Momento Functions are how you can extend Momento.

A work in progress, you can learn more about Functions by reaching out to [email protected]

Functions run on Momento's service hosts, and offer a powerful scripting capability.

  • Use the Momento host interfaces to interact with Momento features within your cache
  • Use the AWS host interfaces to use a managed, hot channel to talk to AWS resources
  • Use the HTTP host interfaces to reach out to anything you want

This repository holds crates for Momento Functions guest code.
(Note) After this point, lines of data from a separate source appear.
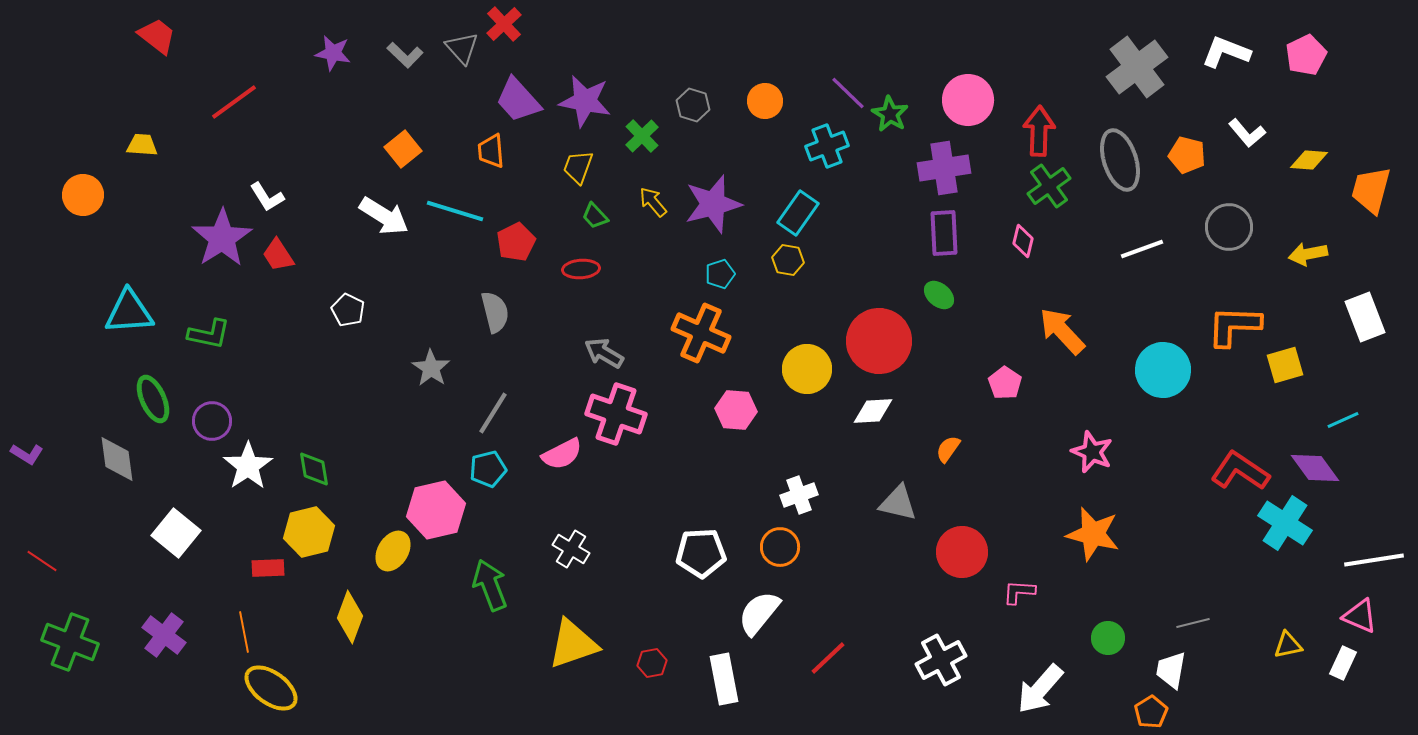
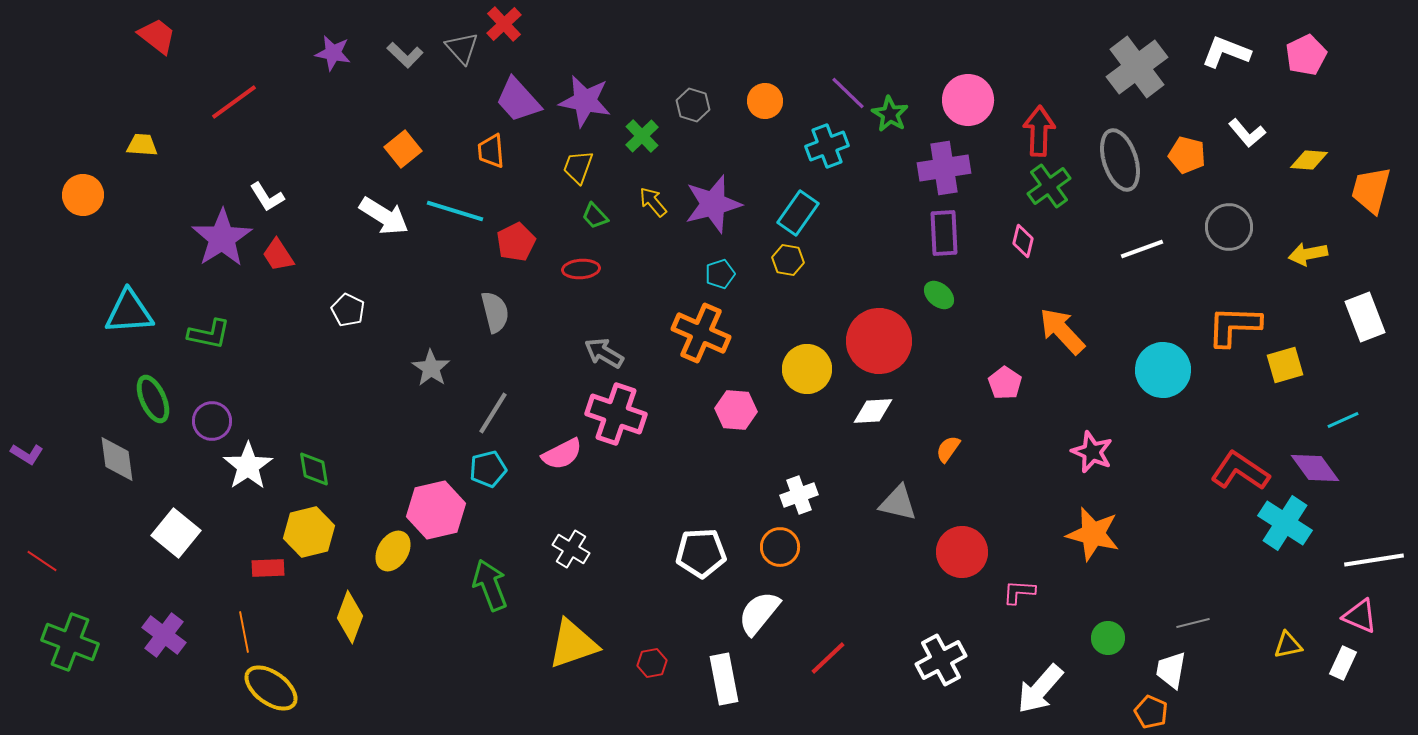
orange pentagon at (1151, 712): rotated 16 degrees counterclockwise
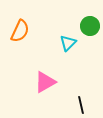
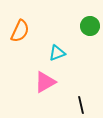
cyan triangle: moved 11 px left, 10 px down; rotated 24 degrees clockwise
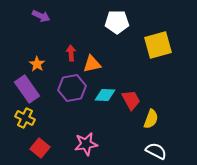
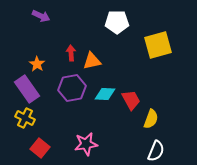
orange triangle: moved 3 px up
cyan diamond: moved 1 px up
white semicircle: rotated 85 degrees clockwise
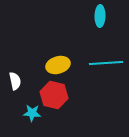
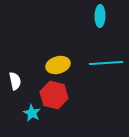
cyan star: rotated 24 degrees clockwise
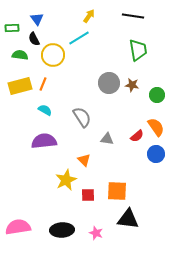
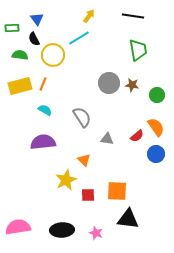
purple semicircle: moved 1 px left, 1 px down
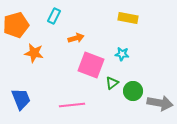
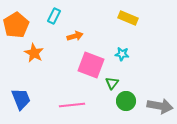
yellow rectangle: rotated 12 degrees clockwise
orange pentagon: rotated 15 degrees counterclockwise
orange arrow: moved 1 px left, 2 px up
orange star: rotated 18 degrees clockwise
green triangle: rotated 16 degrees counterclockwise
green circle: moved 7 px left, 10 px down
gray arrow: moved 3 px down
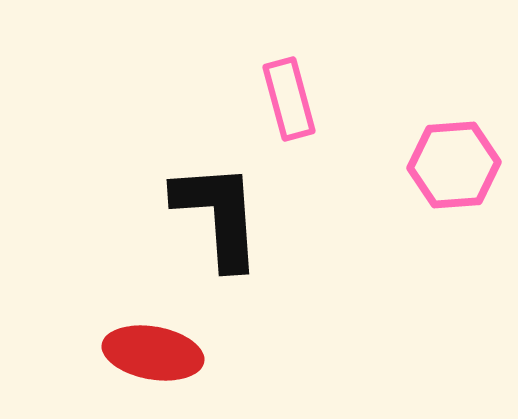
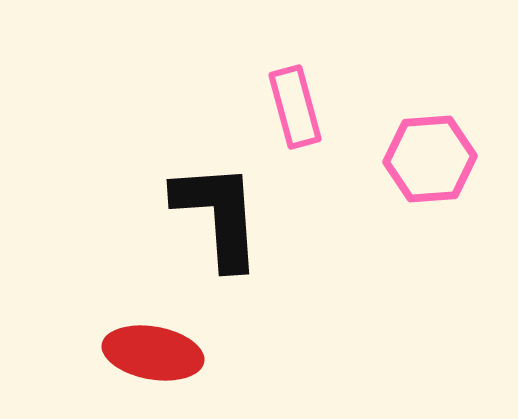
pink rectangle: moved 6 px right, 8 px down
pink hexagon: moved 24 px left, 6 px up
To see some of what you can do with Functions, you can look at the examples.

Getting started

One-time setup

  • Install Rust: https://rustup.rs
  • Add the Momento Functions compile target: rustup target add wasm32-wasip2

Make a project

cargo init --lib hello

Set up build configuration

Add a file .cargo/config.toml that sets the build target, for convenience.

[build]
target = "wasm32-wasip2"

Set up Cargo.toml

Add this to build the right kind of artifact:

[lib]
crate-type = ["cdylib"]

Pull in only the crates you actually need. For a basic web function, the guest macro and the off-guest buffer crate are enough:

[dependencies]
momento-functions-bytes     = { version = "0" }
momento-functions-guest-web = { version = "0" }

For a Spawn function, swap guest-web for guest-spawn. Other capabilities live in their own focused crates — add them as you go: momento-functions-cache, momento-functions-http, momento-functions-token, momento-functions-topic, momento-functions-valkey, momento-functions-aws-s3, momento-functions-aws-secrets-manager, momento-functions-aws-auth, momento-functions-host-log.

Write a Function

The simplest function is a pong response web function. You can put this in lib.rs.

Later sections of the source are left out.